1. 8
  1. 3

    Nice overview. I recommend adding Runtime Verification Inc’s work under verification given what they’re doing will be more accessible than Coq. For instance, their RV-Match tool is push-button with low, false positives. I’m not sure if they have one like that for Ethereum contracts. If not, they’re probably working on it now. They have a list of successful work on their page and blog.

    Also, their K Framework is open source for folks to build on.

    1. 3

      Runtime Verification Inc has done fantastic work.

      I am happy that they worked on semantics for smart contract languages like Vyper & Solidity.

      1. 3

        Wait, I forgot that @lojikil works at a company that built Manticore and Slither. Manticore does symbolic execution on smart contracts. Slither does static analysis on Solidity code. Both are AGPLv3 with commercial licenses available. Since I don’t do smart contracts, I can’t tell you any more than that. :)

        Trivia: Slither’s name was chosen after they held a focus group asking project managers and finance experts to visualize things that helped them sleep at night. That’s because the product was supposed to help them sleep at night. They arrived at Slither. Some outsiders were baffled at the result.

        Trivia: The above trivia may or may not be a work of fiction. Its author is skeptical about the user considerations that went into choosing the name, though. ;)

        1. 2

          tl;dr: there’s lots of formal verification going on in the space, and lots of collaboration too, and regardless of what anyone thinks of cryptocurrency and smart contracts, it’s super interesting to see the space evolve

          The RunVer folks do some great work with K; K for EVM, for eWASM, for client projects, it’s pretty interesting. The ChainSecurity folks also have SOLTIX and VerFx (I think, the name eludes me, I still haven’t processed coffee) for testing Solidity compilers and smart contracts respectively. Likewise, the Consensys Diligence folks have Mythril Classic, their new MythX platform, and a few other things.

          On our side, we have a suite of tools we’ve released. Beyond what Nick mentioned, these include:

          Also, Slither contains an IR called “SlithIR”, which we use internally for additional tooling. There’s also work on symbolic computation & abstract interpretation atop SlithIR.

          Regardless of what you think of the space, the thing I find most fascinating is that there are several companies working in the formal verification space and helping clients really understand the correctness of the code they’ve written. This means understanding the semantics of terrible languages like Solidity (and better ones like Vyper, hi Bryant!), the EVM, contributing to discussions like “should we add static jumps to EVM” or “Is you gas calculation horribly broken?”. You’ll note the EIP-1283 link is a collaboration between ToB, ChainSecurity, and the Eveem teams; many companies just show up and collaborate to make things better.

          1. 3

            Thanks for detailed reply!

            “regardless of what anyone thinks of cryptocurrency and smart contracts, it’s super interesting to see the space evolve”

            Heck yeah, it is.
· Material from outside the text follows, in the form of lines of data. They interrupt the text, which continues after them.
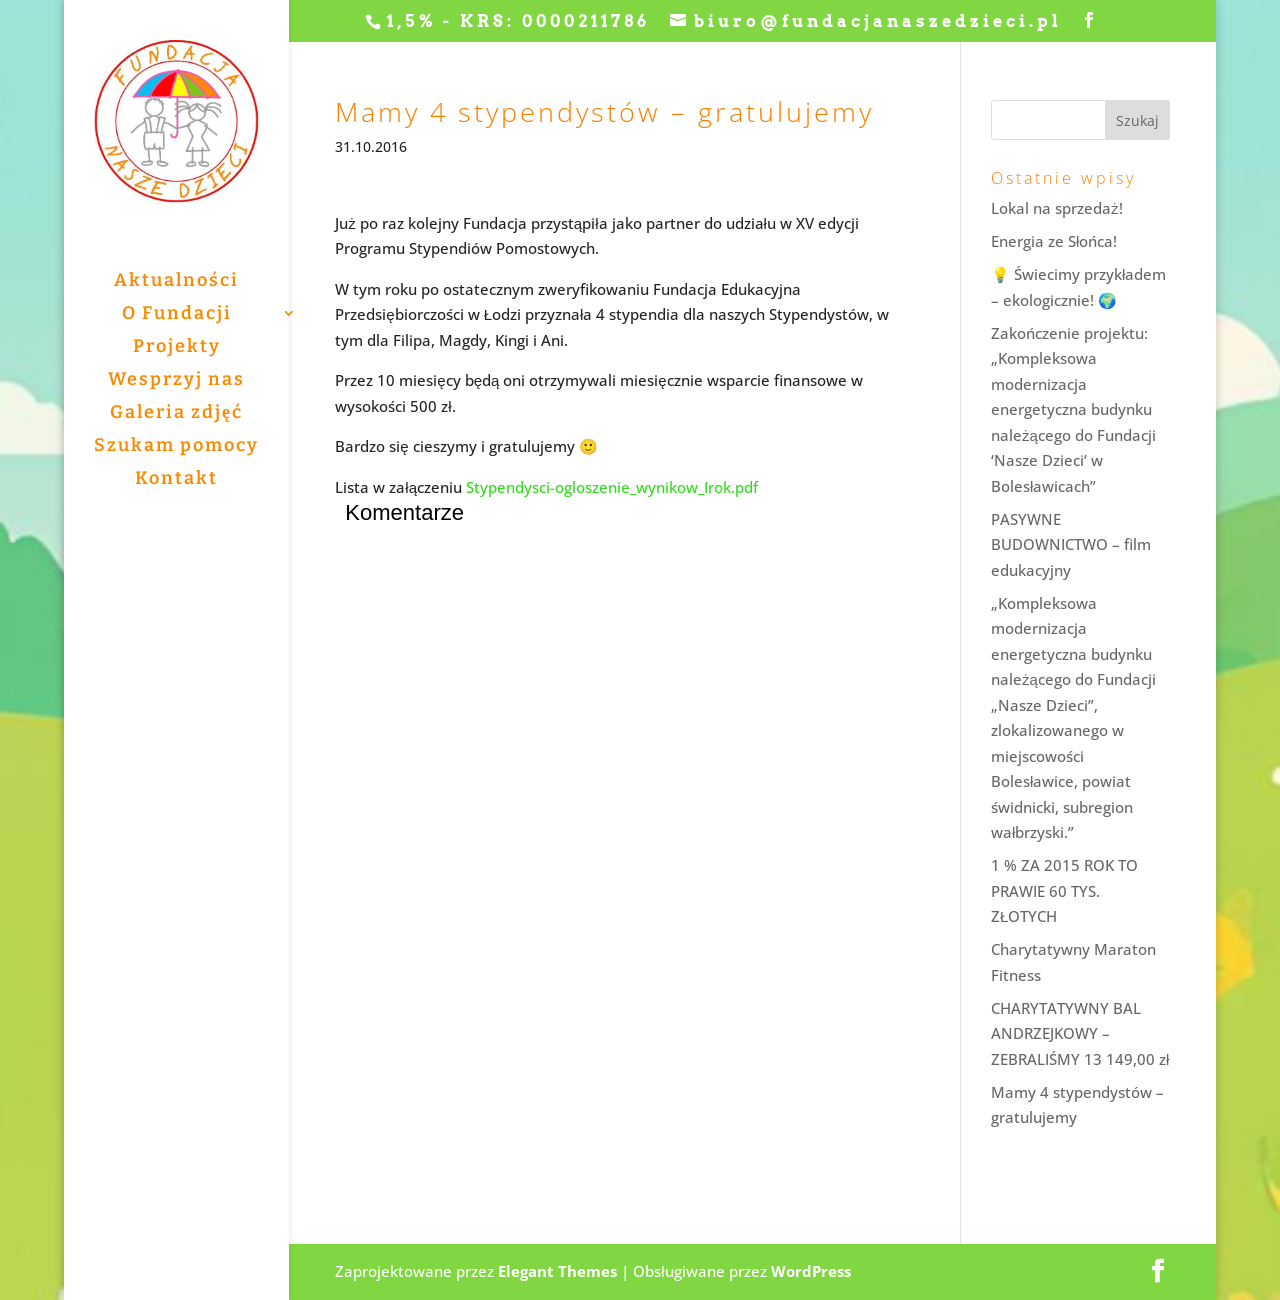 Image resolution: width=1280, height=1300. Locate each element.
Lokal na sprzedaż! (1057, 208)
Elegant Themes (557, 1271)
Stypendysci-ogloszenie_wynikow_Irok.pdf (612, 487)
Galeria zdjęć (176, 414)
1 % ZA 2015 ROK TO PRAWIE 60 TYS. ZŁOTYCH (1064, 890)
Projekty (177, 348)
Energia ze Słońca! (1054, 241)
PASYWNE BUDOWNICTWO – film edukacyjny (1071, 544)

I call out cryptocurrency and blockchains as mostly useless. Yet, the cryptocurrency verification scene is awesome. Between it and CompSci’s latest, we’re in a golden age of applied, formal verification being able to have an impact in the world. My recommendation was people learn verification, start in these companies (or start companies), and build on existing tools with lots of academic collaboration to make them cover more use cases. Aka, leverage the piles of money to build what they want along with what we all need. Although most focus on proof, I like that you have a mix of tools including testing and verification, HLL’s and binary. That’s consistent with high-assurance security using a mix of tools to cover any’s weaknesses. Smart.

            That leads to only gripe I have in this space. Aside from RVI w/ K, what few I’ve seen aren’t building on the tools that already have strong ecosystems. That includes Why3 (esp Why3), Simpl w/ HOL used in seL4 (eliminates compiler), whatever CakeML people are using, ACL2, KLEE, and so on. As each extension happens, we would get new theories or plugins that cover certain kinds of properties that others can reuse. Why3 (software) and ACL2 (hardware) crowds were doing this the most with lots of automation (good for accessibility). That’s what I want to see more of. Then, maybe spec/property-based, test generation supported for each thing they contribute to empirically test the proven code. Eventually, we have toolchains that can handle about anything really critical.

            The crypto-verification communities are doing lots of good work. They have even more potential than that, though. The kind of potential that kicks off future projects in unrelated areas. That’s what I want to see next.